# Real Traces Plotting/Analysis

Traces got from [GitHub](https://github.com/Azure/AzurePublicDataset/blob/master/AzureFunctionsDataset2019.md). See `dataset/REDAME.md`.

In [None]:
# Common imports.
from pathlib import Path

%matplotlib ipympl
import base

import numpy as np
import pandas as pd
import matplotlib.pyplot as plt
import matplotlib.ticker as ticker

Global options of the notebook:

* `data_file`: the full path of the data (a CSV file)

In [None]:
data_file = Path(
    "/home/emanuele/marl-dfaas/dataset/data/invocations_per_function_md.anon.d01.csv"
)

## Structure of a invocation file

In [None]:
invocations = pd.read_csv(data_file)  # Read the data, takes time.

In [None]:
print("Shape (rows, columns) =", invocations.shape)
print("First 10 columns =", list(invocations.columns[:10]))
print("Last 10 columns =", list(invocations.columns[-10:]))

The first three columns are hashes, consistent between all files:

* `HashOwner`: owner of the application. On owner can have multiple applications.
* `HashApp`: application. An application can have only one owner but many functions. Note two identical application (and functions) have two different hashes since they belong to different owners.
* `HashFunction`: the single function.
* `Trigger`: what causes the function execution.

The remaining columns are how many invocations there were for each minute in a single 24-hours day.

## Plot of a generic trace

Plots a single trace from the given data file. The trace can be selected by its hash (full or partial) or by the index inside the data file.

In [None]:
function_hash = "115ca7a2b5bc290052c3da74cd0347d19c3c67b7d5aa66e9a975e427f25fc7ed"
function_index = 101
select_by_hash = False

if select_by_hash:
    trace = invocations[invocations["HashFunction"].str.contains(function_hash)]
else:
    trace = invocations.iloc[[function_index]]

assert trace.shape[0] == 1, "Trace must be unique"

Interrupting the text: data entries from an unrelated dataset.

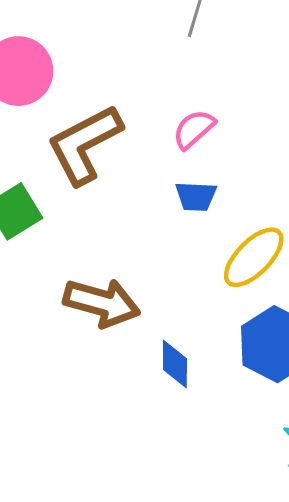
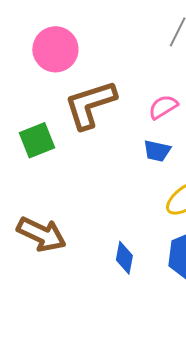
brown arrow: (102, 303) -> (41, 234), moved

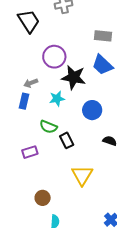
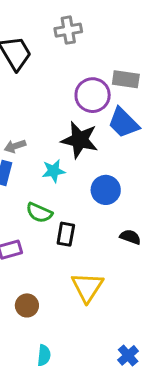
purple circle: (54, 57) -> (93, 95), moved
black rectangle: (67, 140) -> (66, 234), turned 35
brown circle: (43, 198) -> (27, 305), moved

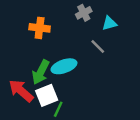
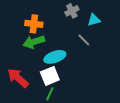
green arrow: (41, 72) -> (34, 42), moved, turned 45
white square: (47, 95) -> (50, 76), moved

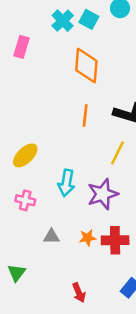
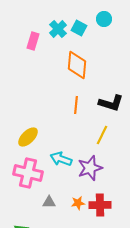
pink rectangle: (21, 47) -> (33, 41), moved
cyan arrow: (66, 183) -> (61, 159), turned 100
pink cross: (25, 200) -> (28, 173), size x1.8

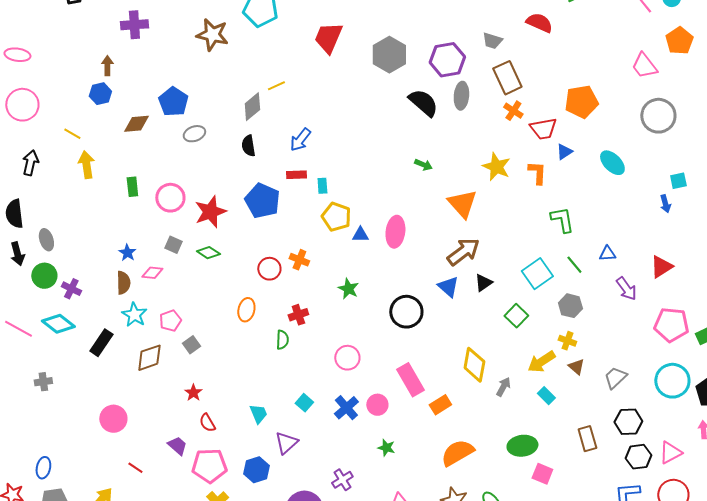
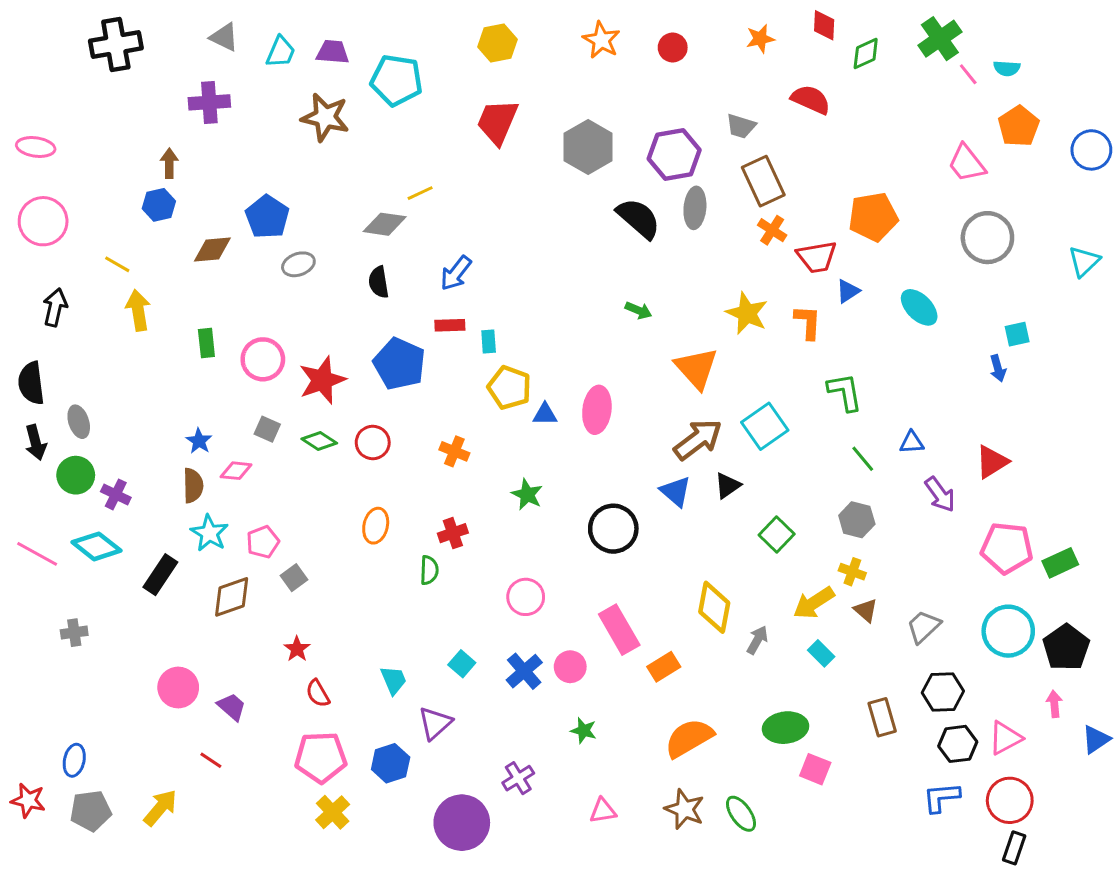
gray diamond: (252, 107) -> (385, 224), turned 48
red circle: (269, 269) -> (373, 442), moved
cyan square: (537, 274) -> (765, 426), moved
purple trapezoid: (177, 446) -> (232, 707), moved

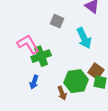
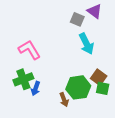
gray square: (57, 21) -> (77, 19), moved
green cross: (41, 56) -> (23, 79), moved

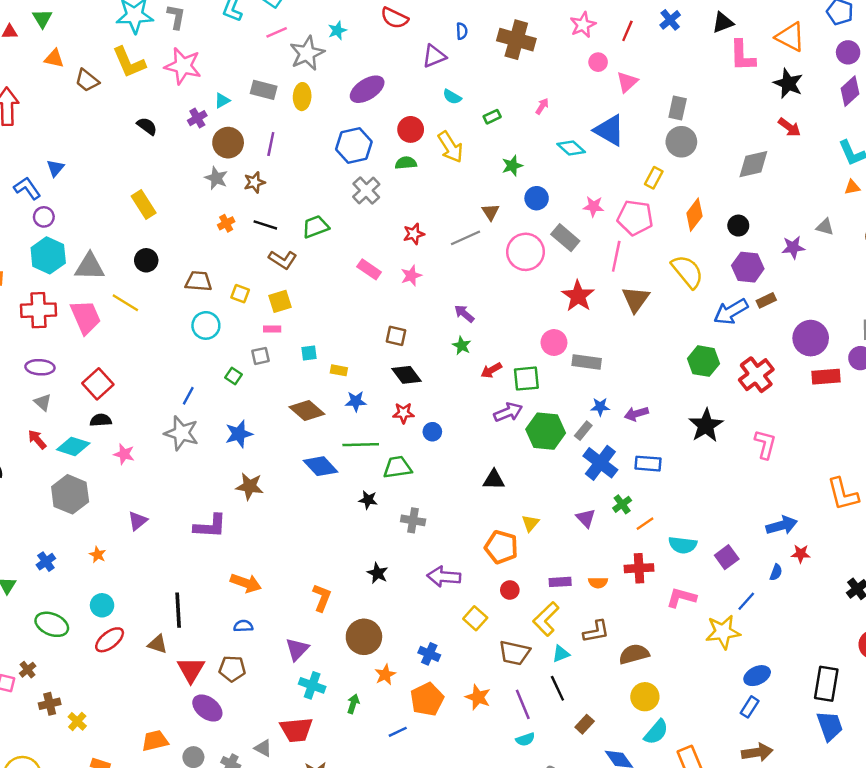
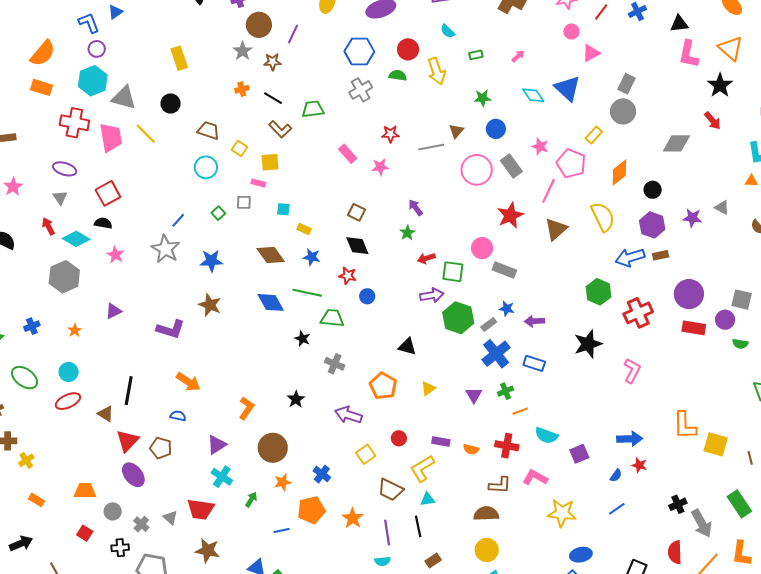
orange pentagon: (501, 547) -> (383, 386), moved
blue line: (746, 601) -> (617, 509), moved
brown L-shape: (596, 632) -> (500, 485), moved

# Extract the first columns and the invocations columns ("1" -> "1440")
owner, app, func, trigger = trace.iloc[0][:"Trigger"]
invocs = trace.iloc[0]["1":]

In [None]:
print("Owner =", owner)
print("Application =", app)
print("Function =", func)
print("Trigger =", trigger)

In [None]:
fig = plt.figure(layout="constrained")
fig.canvas.header_visible = False
ax = fig.subplots()

minutes_idx = np.arange(1, len(invocs) + 1)
ax.bar(minutes_idx, invocs)

ax.set_title(f"Function invocations (function = {func[:10]})")
ax.set_ylabel("Invocations")
ax.set_xlabel("Minute")

ax.grid(axis="both")
ax.set_axisbelow(True)  # By default the axis is over the content.

## Trigger distribution

There are many triggers supported by Azure Functions, but in the dataset they are grouped into the following groups:

* `http` (HTTP)
* `timer` (Timer)
* `event` (Event Hub, Event Grid)
* `queue` (Service Bus, Queue Storage, RabbitMQ, Kafka, MQTT)
* `storage` (Blob Storage, CosmosDB, Redis, File)
* `orchestration` (Durable Functions: activities, orcherstration)
* `others` (all other triggers)

Note that I'm only interested in functions triggered by `http` requests. The analysis of these is in the next section.

In [None]:
# Calculate triggers count.
trigger_count = invocations.loc[:, "Trigger"].value_counts()
print(trigger_count)

In [None]:
# Plot data.
fig = plt.figure(layout="constrained")
fig.canvas.header_visible = False
ax = fig.subplots()

ax.bar(trigger_count.index, trigger_count)

ax.set_title(f"Trigger distribution")
ax.set_ylabel("Functions")
ax.set_xlabel("Trigger")

ax.grid(axis="both")
ax.set_axisbelow(True)  # By default the axis is over the content.

## Sum, mean and std of invocations

In [None]:
http = invocations[invocations["Trigger"] == "http"]

header = http.loc[:, :"Trigger"]  # Extract the first four columns (the "header").
values = http.loc[:, "1":].agg(
    ["sum", "mean", "std"], axis=1
)  # Calculate some stats for the invocations.

stats = header.join(values)  # Rebuild the dataframe.

In [None]:
for metric in ["sum", "mean", "std"]:
    fig = plt.figure(layout="constrained")
    fig.canvas.header_visible = False
    ax = fig.subplots()

    func_idx = np.arange(http.shape[0])

    # Required since there is too much variation between functions.
    ax.set_yscale("log")

    ax.bar(func_idx, stats[metric])

    ax.set_title(f"{metric.capitalize()} of invocations per http function")
    ax.set_ylabel("Total invocations")
    ax.set_xlabel("Function index")

    ax.grid(axis="both")
    ax.set_axisbelow(True)  # By default the axis is over the content.